En ese sentido es verdad que las consecuencias perversas de los actos malos puedan tener algo de pedagógico y por tanto ser queridas por Dios. En realidad 'castigar' en su sentido etimológico, primigenio, no es sancionar, punir, tomar vindicta, sino "hacer casto", "castus-fácere": ayudar a alguien a ser probo, virtuoso -no solo en materia de sexto mandamiento como hoy lo entendemos- sino en su integridad humana. Así, quizá, con mucha cautela, se podría hablar de que las funestas secuelas de las malas acciones son 'castigo' de Dios, pero solo en este sentido más bien inusual, de que Dios siempre, a través de todos los acontecimientos, nos impele a hacernos virtuosos. Virtuosos no en el sentido de una virtud meramente humana incapaz de trascenderse a si misma y alcanzar la salvación, sino en el de esas nuevas virtudes cristianas -fe, esperanza y caridad- únicas poderosas (porque teologales, gratuitas y sobrenaturales) para sacarnos del límite de nuestra humanidad. Por eso a Dios no le interesa excesivamente eliminar todas las desgracias de este mundo, ni siquiera todas las corrupciones e inmoralidades -que también pueden ser ocasión de asco y de conversión a Dios-: su objetivo único y obstinado es atraer al hombre a la vida eterna, a la santidad. Dios prefiere tantas veces un deshonesto que se sabe tal y que por ello es capaz de elevar sus ojos a la luz, a la gracia de Dios, que un virtuoso y honesto que, por ello, dice no necesitarlo.

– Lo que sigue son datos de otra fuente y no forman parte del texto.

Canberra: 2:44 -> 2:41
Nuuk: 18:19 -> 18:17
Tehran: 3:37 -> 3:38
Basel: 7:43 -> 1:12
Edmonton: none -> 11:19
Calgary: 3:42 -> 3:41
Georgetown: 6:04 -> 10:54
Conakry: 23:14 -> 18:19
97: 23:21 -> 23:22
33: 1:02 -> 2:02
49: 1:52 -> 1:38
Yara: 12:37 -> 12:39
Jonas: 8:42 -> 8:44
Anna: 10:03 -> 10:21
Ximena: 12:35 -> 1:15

Como tal, el ciego, además de su desgraciada situación de no vidente, no sería seguramente mucho mejor persona que los cumplidores y meticulosos fariseos. Ya sabemos que la mendicidad y los bajos fondos no suelen llevar a nadie a la virtud. Pero fueron precisamente esa su desdicha y su conciencia de pobre bicho lo que le hicieron abrir sus ojos a la luz y a la fe. Y, en cambio, fueron sus riquezas y su falsa conciencia de hombres probos los que hicieron a los judíos de nuestro relato permanecer en su atroz ceguera y rechazar a Jesús.

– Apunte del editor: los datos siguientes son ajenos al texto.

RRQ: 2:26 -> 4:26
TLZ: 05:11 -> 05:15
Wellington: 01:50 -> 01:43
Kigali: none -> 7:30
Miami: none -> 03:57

Que en este mundo y particularmente en estas circunstancias de Cuaresma obligada que estamos viviendo en la Argentina sepamos separar los planos: luchemos ciertamente por el respeto a la ética y a la ley y, si fuera posible, por sanar la economía, combatir la pobreza, pero sepamos al mismo tiempo, en serenidad y paz cristianas, más allá de los reclamos morales y económicos, elevar nuestra mirada, en 'santa' Cuaresma- a la verdadera luz, a los objetivos reales de nuestro existir cristiano, al desafío de santidad que, precisamente a través de esta coyuntura, Dios, "castigándonos", amorosamente, nos hace, en Jesús, a los cristianos argentinos.